This article is from the Australian Property Journal archive
CREDIT ratings agency Moody’s has downgraded its credit rating of struggling ASX-listed company Fletcher Building.
The firm has downgraded the rating from Baa2 on a stable outlook to Baa3 on a negative outlook, which also applies to the rating for the company’s medium-term note program.
Earlier in the year, the construction company put its plumbing and bathroom supplies business Tradelink up for sale – the deadline for non-indicative bids is the end of this week – as it swung to a first-half loss of $113 million. It is expected to report a hefty full-year loss, and CEO Ross Taylor and chairman Bruce Hassall will be leaving later this year.
Fletcher Building said the amended rating does not have a material impact on the company’s cost of funding in the near-term.

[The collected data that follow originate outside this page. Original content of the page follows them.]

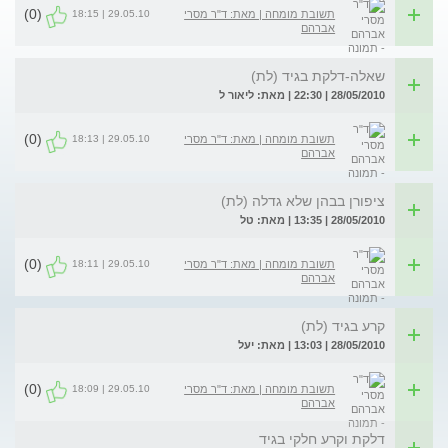
(0)
29.05.10 | 18:15
תשובת מומחה | מאת: ד"ר מסרי
אברהם
שאלה-דלקת בגיד (לת)
28/05/2010 | 22:30 | מאת: ליאור ל
(0)
29.05.10 | 18:13
תשובת מומחה | מאת: ד"ר מסרי
אברהם
ציפורן בבהן שלא גדלה (לת)
28/05/2010 | 13:35 | מאת: טל
(0)
29.05.10 | 18:11
תשובת מומחה | מאת: ד"ר מסרי
אברהם
קרע בגיד (לת)
28/05/2010 | 13:03 | מאת: יעל
(0)
29.05.10 | 18:09
תשובת מומחה | מאת: ד"ר מסרי
אברהם
דלקת וקרע חלקי בגיד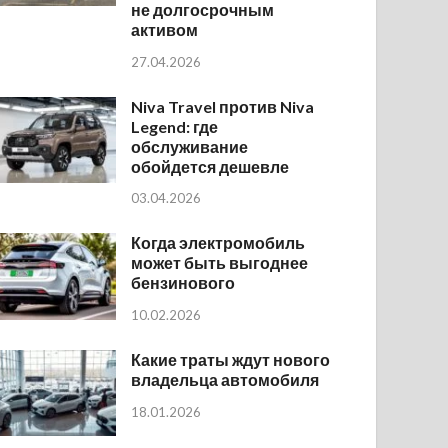
не долгосрочным
активом
27.04.2026
Niva Travel против Niva
Legend: где
обслуживание
обойдется дешевле
03.04.2026
Когда электромобиль
может быть выгоднее
бензинового
10.02.2026
Какие траты ждут нового
владельца автомобиля
18.01.2026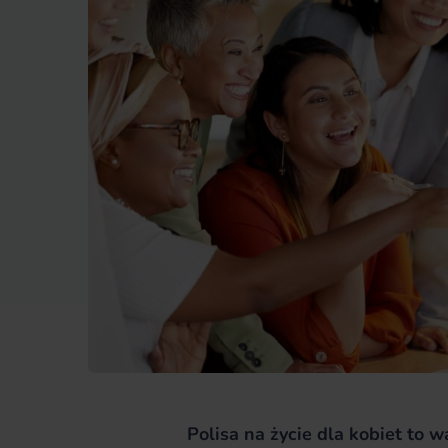
Polisa na życie dla kobiet to 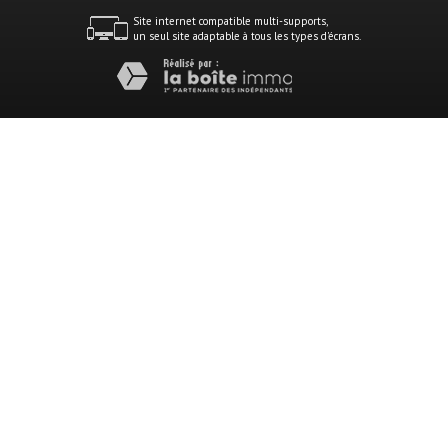
Site internet compatible multi-supports,
un seul site adaptable à tous les types d'écrans.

Fletcher Building acting CEO, Nick Traber, said, “The company remains committed to the credit metrics which underpin our original rating of Baa2 on a stable outlook. We will continue to work with Moody’s with an objective of returning our rating to this level over time.”
The downgrade comes a few days after Fletcher Building announced amendments to its banking agreements which will extend the tenor of its debt facilities, which it said would “enable it to rely on more favourable terms for covenant testing through to the end of calendar 2025 if required”.
“Given the current market environment and outlook, we have taken pre-emptive steps to reinforce the company’s resilience for the medium-term to position ourselves to navigate the tougher trading conditions,” Traber said on Monday.
The company has between $0.8 billion and $0.9 billion of liquidity expected as at the end of FY24.
An agreement on a $674.5m facility scheduled to expire in October 2025 extends the expiry date for the facility into two longer-dated maturities; $424.5 million will now expire in July 2027, and $250 million will expire in May 2029.